This tutorial explains how to use Python and the pandas
library to extract matching data from two files.
import pandas as pd
Load the data from your files using pandas.read_csv()
. Assume the files are tab-separated (TSV) and encoded in Latin-1.
# Reading the first file
df1 = pd.read_csv('File1.txt', sep='\t', encoding='latin1')
# Reading the second file
df2 = pd.read_csv('File2.txt', sep='\t', encoding='latin1')
Filter rows in df2
where values in the column1
match the values in column1
of df1
.
# Extracting matching data
matching_data = df2[df2['column1'].isin(df1['column1'])]
Save the matching data to a new file.
# Saving the extracted data
matching_data.to_csv('extracted_data.txt', sep='\t', index=False)

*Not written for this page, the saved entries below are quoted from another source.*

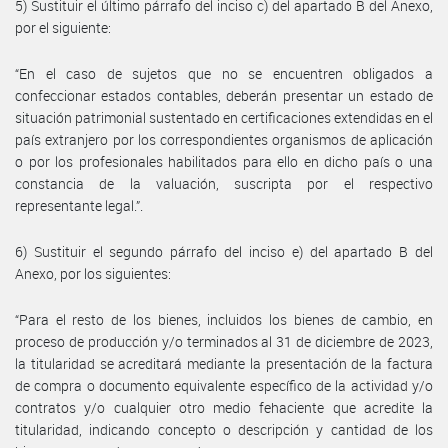
5) Sustituir el último párrafo del inciso c) del apartado B del Anexo,
por el siguiente:
“En el caso de sujetos que no se encuentren obligados a
confeccionar estados contables, deberán presentar un estado de
situación patrimonial sustentado en certificaciones extendidas en el
país extranjero por los correspondientes organismos de aplicación
o por los profesionales habilitados para ello en dicho país o una
constancia de la valuación, suscripta por el respectivo
representante legal.”.
6) Sustituir el segundo párrafo del inciso e) del apartado B del
Anexo, por los siguientes:
“Para el resto de los bienes, incluidos los bienes de cambio, en
proceso de producción y/o terminados al 31 de diciembre de 2023,
la titularidad se acreditará mediante la presentación de la factura
de compra o documento equivalente específico de la actividad y/o
contratos y/o cualquier otro medio fehaciente que acredite la
titularidad, indicando concepto o descripción y cantidad de los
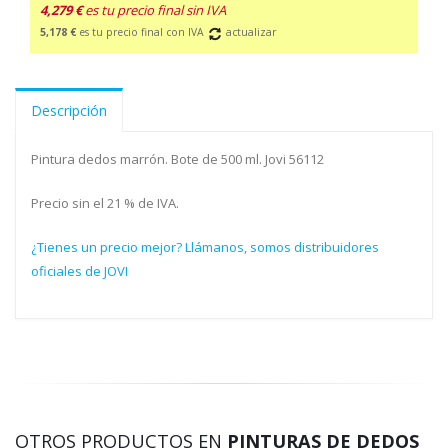
4,279 €
es tu precio final sin IVA
5,178 €
es tu precio final con IVA
actualizar
Descripción
Pintura dedos marrón. Bote de 500 ml. Jovi 56112
Precio sin el 21 % de IVA.
¿Tienes un precio mejor? Llámanos, somos distribuidores
oficiales de JOVI
OTROS PRODUCTOS EN
PINTURAS DE DEDOS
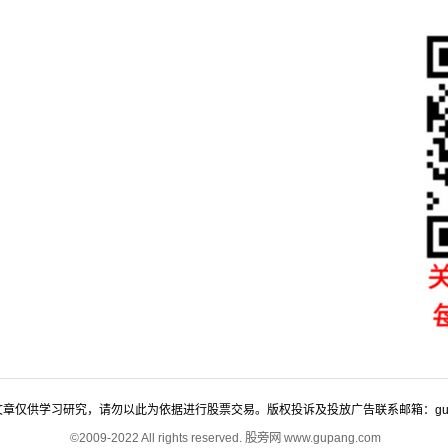
仅供学习研究，请勿以此为依据进行股票交易。版权投诉及投放广告联系邮箱：gupangco
©2009-2022 All rights reserved. 股旁网 www.gupang.com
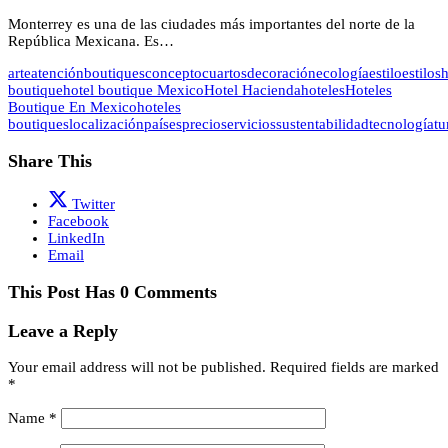
Monterrey es una de las ciudades más importantes del norte de la
República Mexicana. Es…
arte
atención
boutiques
concepto
cuartos
decoración
ecología
estilo
estilos
h
boutique
hotel boutique Mexico
Hotel Hacienda
hoteles
Hoteles
Boutique En Mexico
hoteles
boutiques
localización
países
precio
servicios
sustentabilidad
tecnología
tu
Share This
Twitter
Facebook
LinkedIn
Email
This Post Has 0 Comments
Leave a Reply
Your email address will not be published.
Required fields are marked
*
Name
*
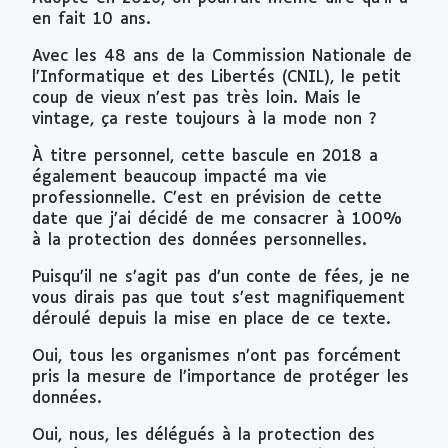
en fait 10 ans.
Avec les 48 ans de la Commission Nationale de
l’Informatique et des Libertés (CNIL), le petit
coup de vieux n’est pas très loin. Mais le
vintage
, ça reste toujours à la mode non ?
À titre personnel, cette bascule en 2018 a
également beaucoup impacté ma vie
professionnelle. C’est en prévision de cette
date que j’ai décidé de me consacrer à 100%
à la protection des données personnelles.
Puisqu’il ne s’agit pas d’un conte de fées, je ne
vous dirais pas que tout s’est magnifiquement
déroulé depuis la mise en place de ce texte.
Oui, tous les organismes n’ont pas forcément
pris la mesure de l’importance de protéger les
données.
Oui, nous, les délégués à la protection des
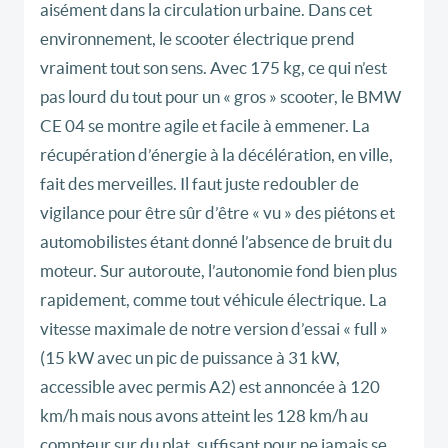
aisément dans la circulation urbaine. Dans cet
environnement, le scooter électrique prend
vraiment tout son sens. Avec 175 kg, ce qui n’est
pas lourd du tout pour un « gros » scooter, le BMW
CE 04 se montre agile et facile à emmener. La
récupération d’énergie à la décélération, en ville,
fait des merveilles. Il faut juste redoubler de
vigilance pour être sûr d’être « vu » des piétons et
automobilistes étant donné l’absence de bruit du
moteur. Sur autoroute, l’autonomie fond bien plus
rapidement, comme tout véhicule électrique. La
vitesse maximale de notre version d’essai « full »
(15 kW avec un pic de puissance à 31 kW,
accessible avec permis A2) est annoncée à 120
km/h mais nous avons atteint les 128 km/h au
compteur sur du plat, suffisant pour ne jamais se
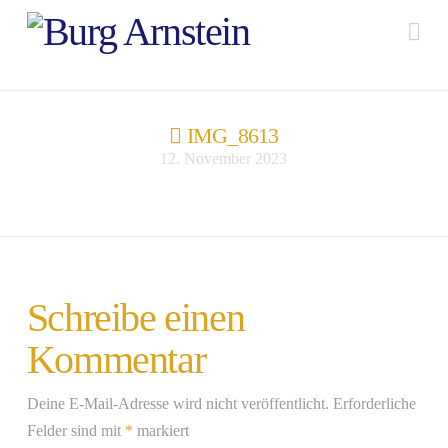
Na
IMG_8613
12. November 2023
Schreibe einen
Kommentar
Deine E-Mail-Adresse wird nicht veröffentlicht.
Erforderliche
Felder sind mit
*
markiert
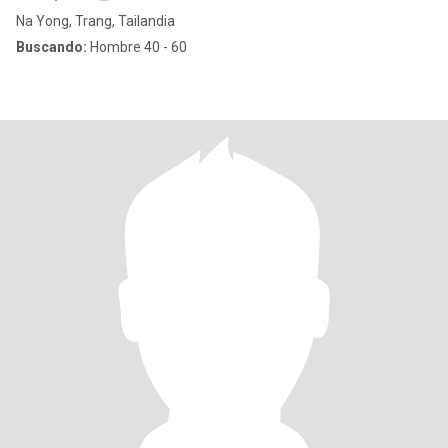
Na Yong, Trang, Tailandia
Buscando:
Hombre 40 - 60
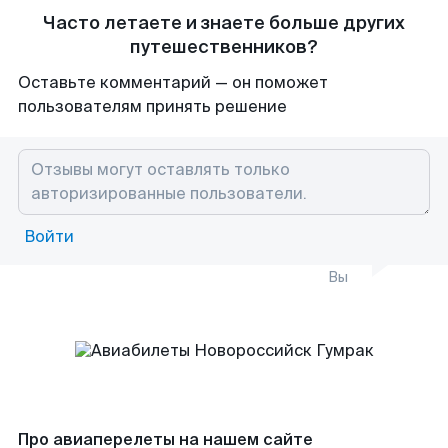
Часто летаете и знаете больше других
путешественников?
Оставьте комментарий — он поможет
пользователям принять решение
Войти
Вы
Про авиаперелеты на нашем сайте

Here is an example using species data:
File1.txt (list of species to extract):
Specie
Species_A
Species_C
File2.txt (data with species and codes):
Specie Code
Species_A ABC123
Species_B DEF456
Species_C GHI789
The script will produce a file named extracted_data.txt with the following content:
Specie Code
Species_A ABC123
Species_C GHI789
Using pandas
, this script efficiently matches data between two files and saves the result in a new file. Adjust the file names, column names, and formats to suit your dataset.